Data to process ▸
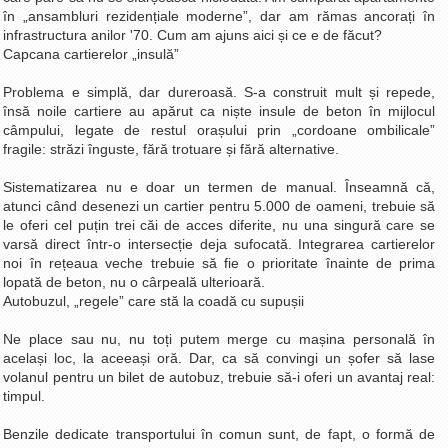
în „ansambluri rezidențiale moderne”, dar am rămas ancorați în
La Ţintă
infrastructura anilor '70. Cum am ajuns aici și ce e de făcut?
Subiecte grele
Capcana cartierelor „insulă”
Dialoguri cu Ghişe
Problema e simplă, dar dureroasă. S-a construit mult și repede,
însă noile cartiere au apărut ca niște insule de beton în mijlocul
Bucuria Credinţei
câmpului, legate de restul orașului prin „cordoane ombilicale”
Replica Braşovului
fragile: străzi înguste, fără trotuare și fără alternative.
Zona Neutră
Sistematizarea nu e doar un termen de manual. Înseamnă că,
atunci când desenezi un cartier pentru 5.000 de oameni, trebuie să
Contact
le oferi cel puțin trei căi de acces diferite, nu una singură care se
varsă direct într-o intersecție deja sufocată. Integrarea cartierelor
noi în rețeaua veche trebuie să fie o prioritate înainte de prima
lopată de beton, nu o cârpeală ulterioară.
Autobuzul, „regele” care stă la coadă cu supușii
Ne place sau nu, nu toți putem merge cu mașina personală în
același loc, la aceeași oră. Dar, ca să convingi un șofer să lase
volanul pentru un bilet de autobuz, trebuie să-i oferi un avantaj real:
timpul.
Benzile dedicate transportului în comun sunt, de fapt, o formă de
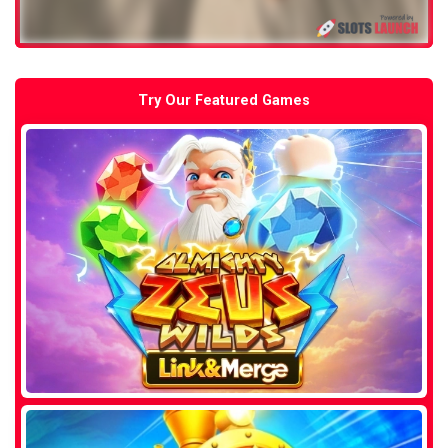
Try Our Featured Games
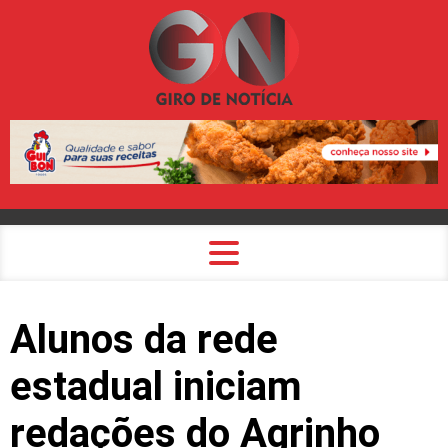
Alunos da rede
estadual iniciam
redações do Agrinho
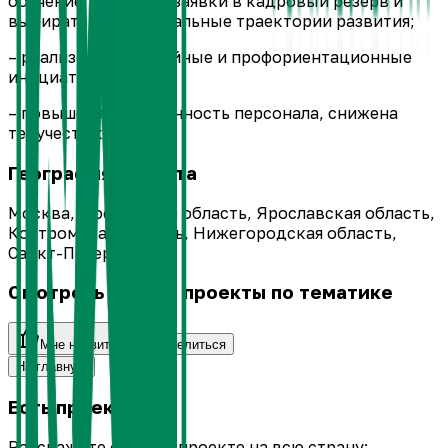
обучение, подавать заявки в кадровый резерв и
выбирать индивидуальные траектории развития;
– реализованы семейные и профориентационные
инициативы;
– повышена вовлечённость персонала, снижена
текучесть кадров.
География проекта
Москва, Московская область, Ярославская область,
Костромская область, Нижегородская область,
Санкт-Петербург
Смотреть другие проекты по тематике
Мне нравится
Поделиться
На главную
Есть проект?
Расскажите о своём проекте на всю страну:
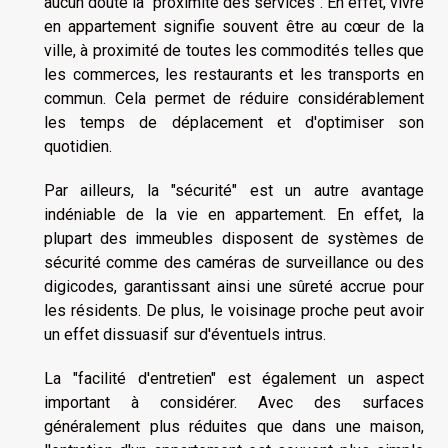
aucun doute la "proximité des services". En effet, vivre
en appartement signifie souvent être au cœur de la
ville, à proximité de toutes les commodités telles que
les commerces, les restaurants et les transports en
commun. Cela permet de réduire considérablement
les temps de déplacement et d'optimiser son
quotidien.
Par ailleurs, la "sécurité" est un autre avantage
indéniable de la vie en appartement. En effet, la
plupart des immeubles disposent de systèmes de
sécurité comme des caméras de surveillance ou des
digicodes, garantissant ainsi une sûreté accrue pour
les résidents. De plus, le voisinage proche peut avoir
un effet dissuasif sur d'éventuels intrus.
La "facilité d'entretien" est également un aspect
important à considérer. Avec des surfaces
généralement plus réduites que dans une maison,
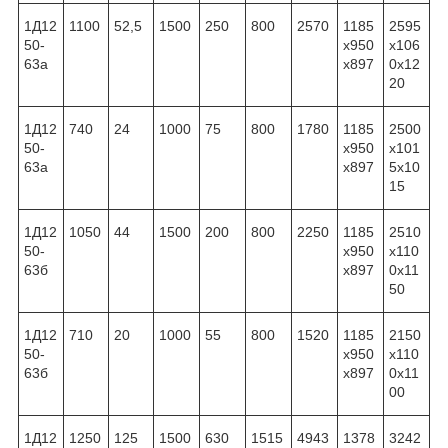
1Д12
1100
52,5
1500
250
800
2570
1185
2595
50-
x950
x106
63а
x897
0x12
20
1Д12
740
24
1000
75
800
1780
1185
2500
50-
x950
x101
63а
x897
5x10
15
1Д12
1050
44
1500
200
800
2250
1185
2510
50-
x950
x110
63б
x897
0x11
50
1Д12
710
20
1000
55
800
1520
1185
2150
50-
x950
x110
63б
x897
0x11
00
1Д12
1250
125
1500
630
1515
4943
1378
3242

What to work on ▸ Give again, exactly, the lines from the start of the data through the one holding "Ne place sau"; omit the pictures.

Task output ▸
în „ansambluri rezidențiale moderne”, dar am rămas ancorați în
La Ţintă
infrastructura anilor '70. Cum am ajuns aici și ce e de făcut?
Subiecte grele
Capcana cartierelor „insulă”
Dialoguri cu Ghişe
Problema e simplă, dar dureroasă. S-a construit mult și repede,
însă noile cartiere au apărut ca niște insule de beton în mijlocul
Bucuria Credinţei
câmpului, legate de restul orașului prin „cordoane ombilicale”
Replica Braşovului
fragile: străzi înguste, fără trotuare și fără alternative.
Zona Neutră
Sistematizarea nu e doar un termen de manual. Înseamnă că,
atunci când desenezi un cartier pentru 5.000 de oameni, trebuie să
Contact
le oferi cel puțin trei căi de acces diferite, nu una singură care se
varsă direct într-o intersecție deja sufocată. Integrarea cartierelor
noi în rețeaua veche trebuie să fie o prioritate înainte de prima
lopată de beton, nu o cârpeală ulterioară.
Autobuzul, „regele” care stă la coadă cu supușii
Ne place sau nu, nu toți putem merge cu mașina personală în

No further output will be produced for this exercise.